Avant de faire ce choix, elle a déjà commencé à refuser des scènes de nu, ou les rôles de femmes “simplement séduisantes” qu’on lui proposait. “Le fait que je me mette à porter le foulard a provoqué des réactions violentes autour de moi, surtout dans le milieu du cinéma. Il y a eu des tas de ragots. On a dit que c’était le père de ma fille qui m’empêchait de travailler, ou que j’étais partie vivre en Arabie Saoudite, que j’allais aux castings en foulard, etc. Dans la rue, le regard des gens était très dur.”
Plus tard, elle abandonne le voile, devenu pour elle une contrainte physique : “Je me sentais enfermée, je ne sentais plus le soleil, le vent. J’ai préféré l’enlever pour ne pas égratigner ma foi, la garder intacte.” C’est peu après qu’elle songe à refaire du cinéma : “J’ai commencé à me voir en rêve dans des rôles sublimes, genre Scarlett O’Hara.” Ces six années d’absence, dit-elle, c’était le temps nécessaire pour que le désir de jouer lui appartienne vraiment.
L’actrice qu’on redécouvre aujourd’hui a changé physiquement : elle a perdu du poids, son visage est plus allongé. La garçonne plutôt vacharde affublée d’une salopette en jean qu’elle incarne dans Un chat un chat est à mille années-lumière de la créature languide de L’Ennui. Pour Sophie Fillières, “c’est une comédienne qui est encore vierge de dialogues. Ce n’est plus seulement un corps qu’on veut voir, mais qu’on a envie de faire parler”.

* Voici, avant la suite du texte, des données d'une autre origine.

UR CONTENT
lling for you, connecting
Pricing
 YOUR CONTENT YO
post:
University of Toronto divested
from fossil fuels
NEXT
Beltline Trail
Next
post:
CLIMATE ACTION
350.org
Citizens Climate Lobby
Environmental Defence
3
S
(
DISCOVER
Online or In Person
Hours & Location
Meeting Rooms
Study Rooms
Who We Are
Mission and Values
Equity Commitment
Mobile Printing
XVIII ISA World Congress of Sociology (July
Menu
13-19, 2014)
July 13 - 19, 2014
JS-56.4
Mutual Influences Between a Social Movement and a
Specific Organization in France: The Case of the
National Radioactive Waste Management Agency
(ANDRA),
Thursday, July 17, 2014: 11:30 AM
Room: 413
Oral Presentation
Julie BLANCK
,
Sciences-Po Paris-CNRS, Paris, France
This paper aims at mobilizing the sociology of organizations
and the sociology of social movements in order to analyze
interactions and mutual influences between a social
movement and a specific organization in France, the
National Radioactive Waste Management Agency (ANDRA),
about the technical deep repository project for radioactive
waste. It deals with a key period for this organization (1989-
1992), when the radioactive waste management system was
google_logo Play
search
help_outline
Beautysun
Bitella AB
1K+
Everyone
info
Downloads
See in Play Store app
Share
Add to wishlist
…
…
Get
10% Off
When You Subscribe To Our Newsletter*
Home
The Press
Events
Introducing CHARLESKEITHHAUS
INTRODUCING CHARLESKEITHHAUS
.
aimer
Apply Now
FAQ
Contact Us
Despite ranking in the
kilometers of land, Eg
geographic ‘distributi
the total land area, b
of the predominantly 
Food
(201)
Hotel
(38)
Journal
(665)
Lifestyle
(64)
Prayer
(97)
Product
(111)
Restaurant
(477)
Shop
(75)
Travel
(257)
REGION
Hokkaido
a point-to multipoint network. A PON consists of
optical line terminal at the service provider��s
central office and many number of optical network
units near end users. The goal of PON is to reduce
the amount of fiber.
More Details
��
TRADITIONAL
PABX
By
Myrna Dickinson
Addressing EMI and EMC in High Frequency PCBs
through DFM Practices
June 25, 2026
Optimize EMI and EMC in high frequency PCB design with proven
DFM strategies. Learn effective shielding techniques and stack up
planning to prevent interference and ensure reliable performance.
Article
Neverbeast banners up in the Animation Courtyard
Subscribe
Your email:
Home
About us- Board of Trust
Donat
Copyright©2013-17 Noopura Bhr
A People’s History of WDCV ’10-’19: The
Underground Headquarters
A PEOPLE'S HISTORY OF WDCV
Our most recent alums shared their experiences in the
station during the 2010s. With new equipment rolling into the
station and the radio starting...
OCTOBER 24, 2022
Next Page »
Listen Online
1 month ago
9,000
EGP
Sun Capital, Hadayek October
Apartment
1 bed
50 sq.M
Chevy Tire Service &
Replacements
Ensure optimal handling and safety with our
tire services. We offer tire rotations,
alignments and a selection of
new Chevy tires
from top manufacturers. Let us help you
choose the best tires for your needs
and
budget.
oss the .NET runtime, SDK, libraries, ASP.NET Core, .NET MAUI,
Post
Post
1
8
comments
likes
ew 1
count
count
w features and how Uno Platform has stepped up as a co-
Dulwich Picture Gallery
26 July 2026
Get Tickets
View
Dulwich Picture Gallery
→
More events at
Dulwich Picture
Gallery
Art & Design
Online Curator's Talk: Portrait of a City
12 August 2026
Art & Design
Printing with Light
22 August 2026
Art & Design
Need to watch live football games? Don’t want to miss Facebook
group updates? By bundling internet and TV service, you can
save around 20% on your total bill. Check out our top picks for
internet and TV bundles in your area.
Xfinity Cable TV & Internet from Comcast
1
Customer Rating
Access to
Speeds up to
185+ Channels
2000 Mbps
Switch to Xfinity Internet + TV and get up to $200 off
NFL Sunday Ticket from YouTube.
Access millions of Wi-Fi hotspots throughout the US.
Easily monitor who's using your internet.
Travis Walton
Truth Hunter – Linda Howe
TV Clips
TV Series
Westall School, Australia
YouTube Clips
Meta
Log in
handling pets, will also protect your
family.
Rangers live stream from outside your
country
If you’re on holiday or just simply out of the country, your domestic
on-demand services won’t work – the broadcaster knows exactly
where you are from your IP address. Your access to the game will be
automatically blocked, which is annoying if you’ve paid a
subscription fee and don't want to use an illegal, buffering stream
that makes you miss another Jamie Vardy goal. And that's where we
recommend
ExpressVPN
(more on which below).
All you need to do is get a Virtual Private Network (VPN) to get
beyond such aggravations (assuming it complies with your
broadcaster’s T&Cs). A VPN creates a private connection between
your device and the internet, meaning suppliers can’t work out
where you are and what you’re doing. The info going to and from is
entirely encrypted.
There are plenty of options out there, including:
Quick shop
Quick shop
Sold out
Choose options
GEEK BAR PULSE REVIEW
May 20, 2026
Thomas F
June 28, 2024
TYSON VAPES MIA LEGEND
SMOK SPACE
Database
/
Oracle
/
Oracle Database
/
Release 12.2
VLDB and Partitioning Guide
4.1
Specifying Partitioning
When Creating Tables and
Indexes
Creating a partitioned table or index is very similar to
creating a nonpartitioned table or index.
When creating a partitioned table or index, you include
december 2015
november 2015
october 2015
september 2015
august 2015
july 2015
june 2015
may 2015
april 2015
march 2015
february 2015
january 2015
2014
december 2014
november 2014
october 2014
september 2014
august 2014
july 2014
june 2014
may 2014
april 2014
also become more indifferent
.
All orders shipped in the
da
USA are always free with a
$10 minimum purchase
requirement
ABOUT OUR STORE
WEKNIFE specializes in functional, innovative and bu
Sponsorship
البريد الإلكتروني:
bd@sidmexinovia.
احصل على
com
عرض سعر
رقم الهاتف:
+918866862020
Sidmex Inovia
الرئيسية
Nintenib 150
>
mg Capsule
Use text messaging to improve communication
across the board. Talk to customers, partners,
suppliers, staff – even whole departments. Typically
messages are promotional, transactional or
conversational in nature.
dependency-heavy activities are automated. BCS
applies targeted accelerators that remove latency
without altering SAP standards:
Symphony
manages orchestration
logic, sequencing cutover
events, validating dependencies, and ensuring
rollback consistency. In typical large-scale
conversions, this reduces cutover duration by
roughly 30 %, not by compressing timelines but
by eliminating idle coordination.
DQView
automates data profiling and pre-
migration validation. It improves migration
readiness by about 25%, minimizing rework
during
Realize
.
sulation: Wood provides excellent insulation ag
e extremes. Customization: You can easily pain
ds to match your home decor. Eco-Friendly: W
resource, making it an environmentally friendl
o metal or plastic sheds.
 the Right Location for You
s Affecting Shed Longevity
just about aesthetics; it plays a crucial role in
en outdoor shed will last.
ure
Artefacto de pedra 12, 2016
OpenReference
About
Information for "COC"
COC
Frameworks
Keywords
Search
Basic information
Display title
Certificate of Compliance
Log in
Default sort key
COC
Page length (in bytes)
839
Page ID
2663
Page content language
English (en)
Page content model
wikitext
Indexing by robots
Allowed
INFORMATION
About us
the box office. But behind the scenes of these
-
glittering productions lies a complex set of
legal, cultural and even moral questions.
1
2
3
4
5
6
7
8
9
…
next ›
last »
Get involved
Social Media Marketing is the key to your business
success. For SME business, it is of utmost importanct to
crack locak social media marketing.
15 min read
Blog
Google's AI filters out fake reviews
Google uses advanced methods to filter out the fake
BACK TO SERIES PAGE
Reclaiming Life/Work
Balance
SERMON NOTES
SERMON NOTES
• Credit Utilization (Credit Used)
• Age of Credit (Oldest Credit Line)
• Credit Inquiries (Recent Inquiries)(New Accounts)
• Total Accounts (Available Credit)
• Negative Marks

En disparaissant aussi subitement qu’elle est apparue, en nous surprenant par son retour six ans après, l’actrice aurait donc déjoué une fatalité : celle de l’acteur soumis à l’arbitraire désir du cinéma pour ses corps. Le sien s’est volatilisé avant que le monde du cinéma n’ait le temps de l’épuiser, et a choisi, après d’étonnants détours, d’attribuer à lui-même le pouvoir de se réinventer.